Floating Point Woes in Three Dimensions

Sometimes, stuff in space rotates[citation needed]. In this article, I am going to explain the basic idea to simulate rotation efficiently, and a few technical hurdles I encountered while implementing it.

I have not yet got down to reinventing the wheel writing a physics engine. Besides, I don’t want to simulate physics just to keep track of the orientation of the object through time. Doing so would drastically limit how much we can time-wrap (to maybe ×10,000).

Instead, we can just assume a constant rotation (angular velocity), and deduce the orientation at any given time from the base orientation and the elapsed time. In other words, we set:

Orientation(t) = Orientation(t₀) + AngularVelocity × (t – t₀).

This approach fits very well with planets, whose angular velocity can be safely assumed to be constant.

To handle simple changes in angular velocity, we can just update t₀. So, when the ship thrusts its RCS to pivot, we set t₀ to the current time, Orientation(t₀) to the current orientation, and update the angular velocity.

Of course, the assumptions we make are not very accurate for non-spherical objects. For instance, we will not observe the Dzhanibekov effect (also known as tennis racket theorem) with this approach.

One thing remaining: how do we represent an orientation or an angular velocity? There are essentially three ways:

  • Euler angles
  • axis-angle
  • rotation matrix
  • quaternion

Let’s go over each in more detail.

Euler angles use three angles around fixed axes. They are somewhat intuitive, but are very inconvenient to work with.


You can also find the rotation’s axis to get the axis-angle representation. You’ll need three values to describe the axis, and one for the angle.


Rotation matrices can be easily combined. They also adapt well to represent translation and scaling, when using homogeneous coordinates (convenient for 3D rendering). But they need at least 9 parameters.


The theory behind quaternions is hard to grasp, but you do not need to. What matters is that you can easily combine them, extrapolate them, or interpolate between two orientations, and they only use four values.

Actually, an intuitive way to think about them is that the first components x, y and z correspond to the axis of rotation, while the w component represents the angle of the rotation: if your angle of rotation is θ, then w=cos(θ/2). We just need to keep their norm to 1, so we scale x, y and z appropriately.


So, clearly, I use quaternions wherever I can. But there is one thing to keep in mind. Quaternions (almost) uniquely represent a rotation, and a rotation by angle x is the same as the rotation by angle 2π + x around the same axis. So, if we try to store an angular velocity of 2π rad/s (one rotation per second) as a quaternion, we’ll just have a quaternion representing an angular velocity of 0 rad/s (well, 0 rotation per second).

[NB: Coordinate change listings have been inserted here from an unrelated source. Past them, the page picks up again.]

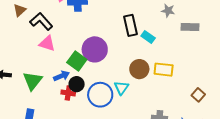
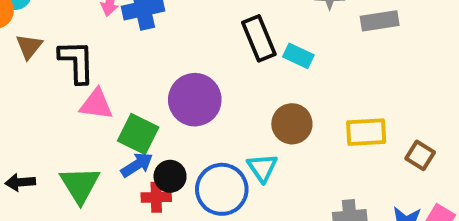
black L-shape: (41, 21) -> (77, 62), turned 50
green square: (77, 61) -> (138, 134), moved
yellow rectangle: (164, 70) -> (366, 132), moved

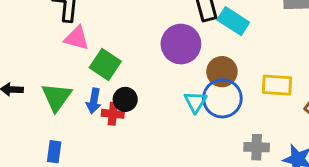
cyan rectangle: (298, 56) -> (233, 21), size x1.4
purple circle: (195, 100) -> (181, 44), moved
blue arrow: (137, 165) -> (94, 101), moved, turned 125
blue circle: (222, 189) -> (222, 98), moved

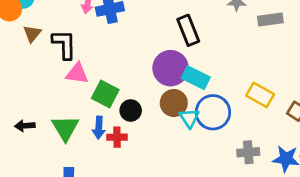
cyan rectangle: (233, 21) -> (196, 78), moved
brown circle: (222, 72) -> (174, 103), moved
yellow rectangle: (277, 85) -> (260, 95), turned 32
black circle: (125, 99) -> (131, 110), moved

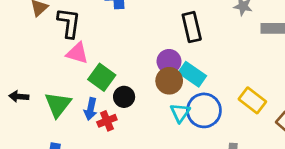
purple circle: (171, 68) -> (169, 61), size x0.7
brown circle: (174, 103) -> (169, 81), moved
red cross: (117, 137) -> (107, 121), turned -30

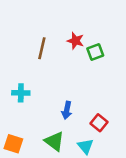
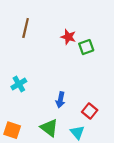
brown line: (42, 48) -> (26, 28), moved
cyan cross: (21, 93) -> (19, 84), turned -32

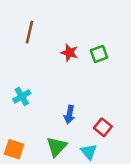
red star: (68, 37) -> (69, 53), moved
green triangle: (49, 128) -> (57, 147), turned 36

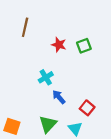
cyan cross: (22, 96) -> (46, 77), moved
blue arrow: (69, 114) -> (59, 97), turned 128

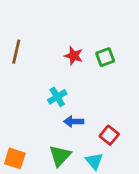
brown line: (25, 27) -> (16, 52), moved
blue arrow: (59, 97) -> (74, 121), turned -48

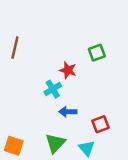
red star: (74, 56) -> (68, 70), moved
red square: (109, 135) -> (101, 124), turned 30

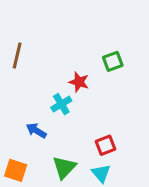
blue arrow: (68, 112) -> (36, 131), moved, turned 30
red square: (101, 124) -> (105, 145), moved

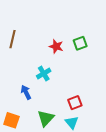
red star: (79, 82) -> (56, 46), moved
blue arrow: (36, 131) -> (26, 92), turned 32

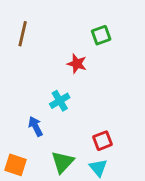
brown line: (12, 39) -> (23, 34), moved
green square: (80, 43) -> (101, 35), moved

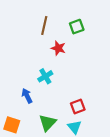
brown line: (23, 34) -> (44, 25), moved

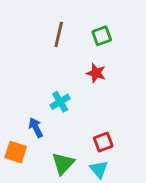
red star: (58, 48) -> (96, 73), moved
orange square: (12, 125) -> (16, 152), moved

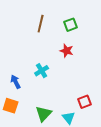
blue arrow: (36, 128) -> (16, 82), moved
red square: (103, 142) -> (85, 102), moved

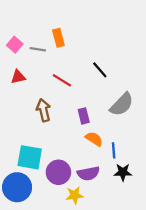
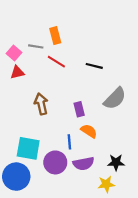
pink square: (15, 45) -> (14, 53), moved
black line: (100, 70) -> (94, 66), turned -35
red line: (62, 80) -> (56, 62), moved
blue line: (114, 150) -> (69, 142), moved
yellow star: (75, 195) -> (106, 184), moved

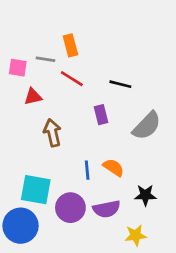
pink square: (14, 53) -> (18, 68), turned -32
red triangle: (17, 72) -> (33, 97), moved
purple rectangle: (79, 109) -> (101, 115), moved
blue line: (69, 142) -> (87, 170), moved
black star: (116, 162) -> (145, 195), moved

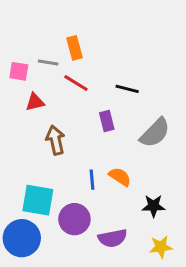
purple semicircle: (107, 209) -> (113, 238), moved
yellow star: (136, 235) -> (161, 247), moved

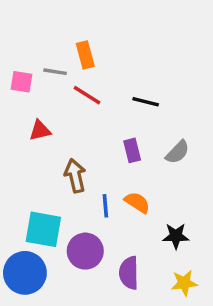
red triangle: (35, 102) -> (40, 130), moved
purple rectangle: (107, 121) -> (132, 150), moved
gray semicircle: (155, 133) -> (177, 152), size x0.7
brown arrow: (55, 140) -> (75, 176), moved
purple semicircle: (113, 238) -> (129, 273), turned 100

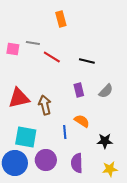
orange rectangle: (85, 55) -> (61, 19), moved
red triangle: (40, 130) -> (19, 98), moved, size x1.6
blue line: (105, 206) -> (65, 132), moved
purple circle: (85, 251) -> (46, 160), moved

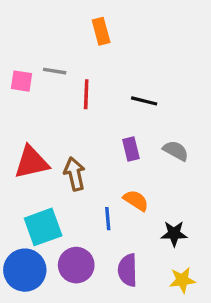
red line: (52, 57) -> (86, 94), turned 60
gray semicircle: (106, 91) -> (176, 151), turned -105
cyan square: (26, 137) -> (43, 227), turned -30

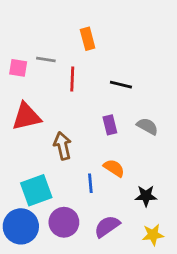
orange rectangle: (101, 31) -> (88, 39), moved
red triangle: (31, 162) -> (26, 117), moved
purple semicircle: (128, 270) -> (107, 226), turned 56

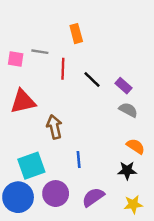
black line: (121, 85) -> (92, 80), moved, turned 30
purple rectangle: (110, 125) -> (123, 86), moved, turned -35
orange semicircle: (114, 168) -> (136, 146), moved

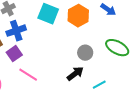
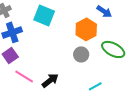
orange hexagon: (78, 16) -> (86, 29), moved
black arrow: (75, 74) -> (50, 80), moved

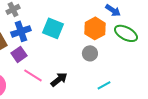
cyan square: (44, 15) -> (53, 28), moved
green ellipse: (113, 49) -> (126, 33), moved

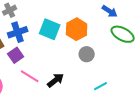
orange hexagon: (95, 28) -> (77, 29), moved

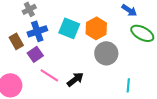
gray circle: (87, 54) -> (106, 53), size x1.5
cyan line: (101, 86) -> (128, 85), moved, turned -56

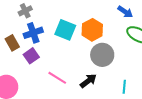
pink line: (49, 75) -> (57, 78), moved
black arrow: (75, 79) -> (88, 81), moved

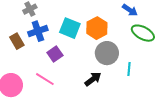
purple square: (31, 56) -> (55, 54), moved
pink line: (57, 78) -> (45, 79), moved
cyan line: (124, 87) -> (129, 69), moved

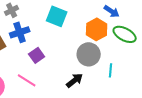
cyan square: (70, 28) -> (57, 16), moved
orange hexagon: (97, 28) -> (97, 29), moved

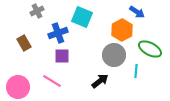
blue cross: (20, 32) -> (58, 33), moved
green ellipse: (125, 34) -> (150, 49), moved
purple square: (37, 55) -> (62, 56), turned 35

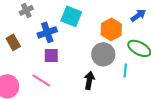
blue arrow: (137, 12) -> (138, 15), moved, turned -70
black arrow: (100, 81) -> (89, 80), turned -42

The usual way around this is to represent angular velocity (and impulse) as axis-angle, since we can store whatever we want in the angle. But I like edge cases and floating point Eldritch horrors. So, instead, I just scale the angle down by something like K=2¹⁰⁰. We will be fine as long as the angular velocity is smaller than 7.96×10³⁰ rad/s (26 billion billion (no typo) times faster than the fastest spinning object ever).

To summarize so far, we’ll use a quaternion to represent both the rotation and the angular velocity, except that we will scale the angle of the angular velocity by some gigantic value K.

It means we will create quaternions with very small angles.

It means that the component w will be extremely close to 1 (the distance will generally be about 1 / K = 2⁻¹⁰⁰).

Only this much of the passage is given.